- Robert Cummings in "Bomber's Moon"
- Episode no.: Season 2 Episode 35
- Directed by: John Frankenheimer
- Written by: Rod Serling
- Original air date: May 22, 1958
- Running time: 90 minutes

Guest appearances
- Robert Cummings as Col. Culver; Rip Torn as Lt. Harrison; Hazel Court as Mary Jarvis; Martin Balsam as Capt. Mantell; Larry Gates as Major; J. Pat O'Malley as Pub keeper;

Episode chronology
| ← Previous "Nightmare at Ground Zero" | Next → "Natchez" |

= Bomber's Moon (Playhouse 90) =

"Bomber's Moon" is an American television play broadcast live on May 22, 1958, as part of the CBS television series, Playhouse 90. It is the thirty-fifth episode of the second season of Playhouse 90.

Rod Serling wrote the teleplay about American fliers stationed in England during World War II. John Frankenheimer directed. Robert Cummings, Rip Torn, Hazel Court, and Martin Balsam starred.

==Plot==
An American bomber wing is stationed in England during World War II. The commanding officer, Col. Culver, is emotionless. He accuses a young flier of cowardice.

==Cast==

Additionally, Cliff Robertson hosted the show.

==Production==
Martin Manulis was the producer and John Frankenheimer the director. Rod Serling wrote the teleplay.
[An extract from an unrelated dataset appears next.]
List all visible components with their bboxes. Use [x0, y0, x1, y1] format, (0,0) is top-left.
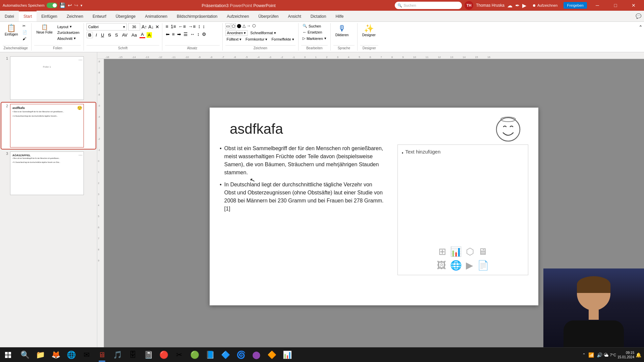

Frankenheimer said of Cummings: "Bobby's a really fine dramatic actor, but people usually associate him only with comedy. Naturally enough I suppose. Directing an actor like this who feels immediately what the script wants and what the director wants makes you love this business."

==Reception==
In The New York Times, John P. Shanley praised Serling's dialogue as "fresh and striking", though occasionally "ornate and labored." He also praised the performances of Cummings, Torn, and Balsam.